There's no way I could have done it on my own. But I did, didn't I? What choice did you give me?
“Get Claire on that plane.” “No,” I should have screamed. “You want her on that plane, you drag her yourself.” The same way you said that Ben wanted to drag me onto Ajira 316.
But maybe you knew this already, knew you had to stay on the island, knew that it had to be me. Because after that one outburst, Claire followed me like a lamb everywhere. Anyone else: Frank, Richard, Sawyer – especially Sawyer – she would have fought like a trapped wildcat.
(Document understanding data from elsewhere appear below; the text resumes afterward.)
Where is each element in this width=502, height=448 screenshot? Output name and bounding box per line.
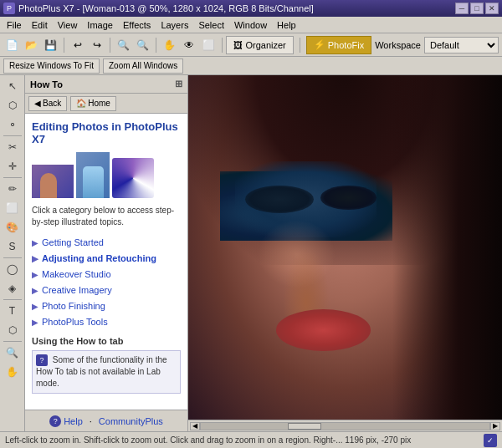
minimize-button[interactable]: ─ [455,3,469,14]
link-label-photo-finishing[interactable]: Photo Finishing [42,301,105,311]
toolbar-hand[interactable]: ✋ [161,36,178,54]
hair-right [392,75,502,420]
photofix-icon: ⚡ [314,39,325,50]
tool-shape[interactable]: ⬡ [3,321,23,339]
link-label-creative[interactable]: Creative Imagery [42,285,112,295]
help-icon: ? [49,415,61,427]
canvas-background [188,75,502,420]
link-label-adjusting[interactable]: Adjusting and Retouching [42,253,156,263]
menu-image[interactable]: Image [82,18,118,32]
toolbar-redo[interactable]: ↪ [88,36,105,54]
link-label-tools[interactable]: PhotoPlus Tools [42,317,108,327]
menu-layers[interactable]: Layers [156,18,193,32]
link-creative-imagery[interactable]: ▶ Creative Imagery [32,284,181,296]
photofix-button[interactable]: ⚡ PhotoFix [306,36,371,54]
horizontal-scrollbar[interactable]: ◀ ▶ [188,420,502,431]
toolbar-zoom-in[interactable]: 🔍 [115,36,132,54]
tool-brush[interactable]: ✏ [3,180,23,198]
footer-separator: · [90,416,92,426]
tool-dodge[interactable]: ◯ [3,260,23,278]
link-getting-started[interactable]: ▶ Getting Started [32,237,181,248]
menu-window[interactable]: Window [229,18,272,32]
status-text: Left-click to zoom in. Shift-click to zo… [5,435,411,445]
tool-sharpen[interactable]: ◈ [3,279,23,298]
arrow-icon-3: ▶ [32,270,38,279]
tool-lasso[interactable]: ⬡ [3,96,23,115]
tool-magic[interactable]: ⚬ [3,115,23,134]
window-title: PhotoPlus X7 - [Woman-013 @ 50%, 1280 x … [18,3,314,13]
image-area: ◀ ▶ [188,75,502,431]
tool-hand[interactable]: ✋ [3,363,23,381]
menu-effects[interactable]: Effects [118,18,156,32]
link-label-makeover[interactable]: Makeover Studio [42,269,111,279]
tool-zoom[interactable]: 🔍 [3,344,23,362]
back-button[interactable]: ◀ Back [28,96,67,111]
tool-sep-1 [3,135,22,136]
menu-file[interactable]: File [2,18,27,32]
scroll-thumb[interactable] [288,423,321,430]
arrow-icon-5: ▶ [32,302,38,311]
workspace-selector: Workspace Default Photography Painting [375,37,499,53]
photo-display [188,75,502,420]
tool-move[interactable]: ✛ [3,157,23,176]
separator-4 [222,38,223,53]
tool-select[interactable]: ↖ [3,77,23,95]
howto-options-icon[interactable]: ⊞ [175,79,182,89]
separator-1 [64,38,64,53]
photofix-label: PhotoFix [328,40,364,50]
community-link[interactable]: CommunityPlus [99,416,163,426]
toolbar-crop[interactable]: ⬜ [199,36,217,54]
resize-windows-button[interactable]: Resize Windows To Fit [3,59,100,74]
tool-crop[interactable]: ✂ [3,138,23,156]
menu-view[interactable]: View [53,18,83,32]
cheek-highlight [258,220,336,288]
toolbar-undo[interactable]: ↩ [69,36,86,54]
title-bar: P PhotoPlus X7 - [Woman-013 @ 50%, 1280 … [0,0,502,17]
tool-fill[interactable]: 🎨 [3,218,23,237]
organizer-label: Organizer [245,40,285,50]
maximize-button[interactable]: □ [470,3,484,14]
menu-edit[interactable]: Edit [27,18,53,32]
workspace-dropdown[interactable]: Default Photography Painting [424,37,499,53]
arrow-icon-4: ▶ [32,286,38,295]
toolbar-zoom-out[interactable]: 🔍 [134,36,151,54]
using-tab-title: Using the How to tab [32,336,181,346]
window-controls[interactable]: ─ □ ✕ [455,3,499,14]
link-photo-finishing[interactable]: ▶ Photo Finishing [32,300,181,312]
organizer-icon: 🖼 [233,40,243,50]
home-label: Home [88,99,110,108]
link-adjusting-retouching[interactable]: ▶ Adjusting and Retouching [32,252,181,264]
zoom-all-button[interactable]: Zoom All Windows [103,59,183,74]
link-label-getting-started[interactable]: Getting Started [42,237,104,247]
tool-sep-4 [3,299,22,300]
toolbar-save[interactable]: 💾 [42,36,59,54]
tool-eraser[interactable]: ⬜ [3,199,23,217]
scroll-track[interactable] [200,422,490,430]
app-icon: P [3,3,15,14]
separator-5 [300,38,300,53]
organizer-button[interactable]: 🖼 Organizer [226,36,293,54]
thumbnail-3 [112,158,154,198]
menu-select[interactable]: Select [193,18,229,32]
toolbar-new[interactable]: 📄 [3,36,21,54]
thumbnail-2 [76,152,110,198]
eye-right [320,186,377,210]
main-toolbar: 📄 📂 💾 ↩ ↪ 🔍 🔍 ✋ 👁 ⬜ 🖼 Organizer ⚡ PhotoF… [0,33,502,57]
tool-text[interactable]: T [3,302,23,320]
link-makeover-studio[interactable]: ▶ Makeover Studio [32,268,181,280]
howto-title-label: How To [30,79,63,89]
home-button[interactable]: 🏠 Home [70,96,116,111]
menu-help[interactable]: Help [272,18,301,32]
help-link[interactable]: ? Help [49,415,83,427]
howto-content[interactable]: Editing Photos in PhotoPlus X7 Click a c… [25,114,187,410]
toolbar-open[interactable]: 📂 [23,36,40,54]
toolbar-eye[interactable]: 👁 [180,36,197,54]
scroll-right-arrow[interactable]: ▶ [490,422,500,430]
close-button[interactable]: ✕ [485,3,499,14]
tool-clone[interactable]: S [3,237,23,256]
note-text: Some of the functionality in the How To … [36,355,167,388]
image-canvas[interactable] [188,75,502,420]
scroll-left-arrow[interactable]: ◀ [190,422,200,430]
tool-sep-2 [3,177,22,178]
link-photoplus-tools[interactable]: ▶ PhotoPlus Tools [32,316,181,328]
As I read this over, I hate that I wrote it. Claire hasn't fought anyone since we got separated from her on that submarine dock, where she gave us enough cover to get away. She bottles up her terrors inside, where they burst out once in awhile in nightmares. Or she saves it up for Dr. Stillman. I can't miss her red eyes and flushed cheeks when Carole drives her back from therapy.
After we moved into the safe house, we put her bed directly on the floor because otherwise she would sleep under it.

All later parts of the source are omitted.